[Task data]
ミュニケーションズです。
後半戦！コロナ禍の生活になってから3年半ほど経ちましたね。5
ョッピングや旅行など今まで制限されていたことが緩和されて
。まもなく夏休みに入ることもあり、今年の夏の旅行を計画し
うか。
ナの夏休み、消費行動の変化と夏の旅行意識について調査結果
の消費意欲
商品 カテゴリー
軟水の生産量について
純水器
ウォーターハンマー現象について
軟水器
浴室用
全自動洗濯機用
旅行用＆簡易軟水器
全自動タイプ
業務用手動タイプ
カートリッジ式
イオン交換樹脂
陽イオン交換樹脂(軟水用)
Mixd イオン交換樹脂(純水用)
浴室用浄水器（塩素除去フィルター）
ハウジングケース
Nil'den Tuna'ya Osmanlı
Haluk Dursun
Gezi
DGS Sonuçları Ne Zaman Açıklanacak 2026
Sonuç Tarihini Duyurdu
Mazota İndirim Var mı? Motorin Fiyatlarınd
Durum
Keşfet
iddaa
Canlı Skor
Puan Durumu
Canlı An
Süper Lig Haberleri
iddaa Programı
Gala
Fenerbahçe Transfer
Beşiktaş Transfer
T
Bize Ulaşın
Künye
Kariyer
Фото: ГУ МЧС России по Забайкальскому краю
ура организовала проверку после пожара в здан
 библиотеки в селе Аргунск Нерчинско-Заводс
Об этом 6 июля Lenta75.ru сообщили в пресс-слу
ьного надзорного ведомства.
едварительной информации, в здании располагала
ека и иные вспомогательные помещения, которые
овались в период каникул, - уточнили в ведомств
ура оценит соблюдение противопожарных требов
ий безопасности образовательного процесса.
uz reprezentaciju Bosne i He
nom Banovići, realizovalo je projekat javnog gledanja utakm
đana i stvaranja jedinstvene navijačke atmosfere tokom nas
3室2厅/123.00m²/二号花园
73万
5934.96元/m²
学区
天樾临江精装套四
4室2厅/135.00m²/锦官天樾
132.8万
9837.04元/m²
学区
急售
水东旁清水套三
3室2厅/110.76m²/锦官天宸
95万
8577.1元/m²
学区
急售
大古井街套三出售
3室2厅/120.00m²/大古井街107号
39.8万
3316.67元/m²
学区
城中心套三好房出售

[Problem statement]
Every entry, from the first line to the last, should be retyped exactly.

[Reply]
ミュニケーションズです。
後半戦！コロナ禍の生活になってから3年半ほど経ちましたね。5
ョッピングや旅行など今まで制限されていたことが緩和されて
。まもなく夏休みに入ることもあり、今年の夏の旅行を計画し
うか。
ナの夏休み、消費行動の変化と夏の旅行意識について調査結果
の消費意欲
商品 カテゴリー
軟水の生産量について
純水器
ウォーターハンマー現象について
軟水器
浴室用
全自動洗濯機用
旅行用＆簡易軟水器
全自動タイプ
業務用手動タイプ
カートリッジ式
イオン交換樹脂
陽イオン交換樹脂(軟水用)
Mixd イオン交換樹脂(純水用)
浴室用浄水器（塩素除去フィルター）
ハウジングケース
Nil'den Tuna'ya Osmanlı
Haluk Dursun
Gezi
DGS Sonuçları Ne Zaman Açıklanacak 2026
Sonuç Tarihini Duyurdu
Mazota İndirim Var mı? Motorin Fiyatlarınd
Durum
Keşfet
iddaa
Canlı Skor
Puan Durumu
Canlı An
Süper Lig Haberleri
iddaa Programı
Gala
Fenerbahçe Transfer
Beşiktaş Transfer
T
Bize Ulaşın
Künye
Kariyer
Фото: ГУ МЧС России по Забайкальскому краю
ура организовала проверку после пожара в здан
 библиотеки в селе Аргунск Нерчинско-Заводс
Об этом 6 июля Lenta75.ru сообщили в пресс-слу
ьного надзорного ведомства.
едварительной информации, в здании располагала
ека и иные вспомогательные помещения, которые
овались в период каникул, - уточнили в ведомств
ура оценит соблюдение противопожарных требов
ий безопасности образовательного процесса.
uz reprezentaciju Bosne i He
nom Banovići, realizovalo je projekat javnog gledanja utakm
đana i stvaranja jedinstvene navijačke atmosfere tokom nas
3室2厅/123.00m²/二号花园
73万
5934.96元/m²
学区
天樾临江精装套四
4室2厅/135.00m²/锦官天樾
132.8万
9837.04元/m²
学区
急售
水东旁清水套三
3室2厅/110.76m²/锦官天宸
95万
8577.1元/m²
学区
急售
大古井街套三出售
3室2厅/120.00m²/大古井街107号
39.8万
3316.67元/m²
学区
城中心套三好房出售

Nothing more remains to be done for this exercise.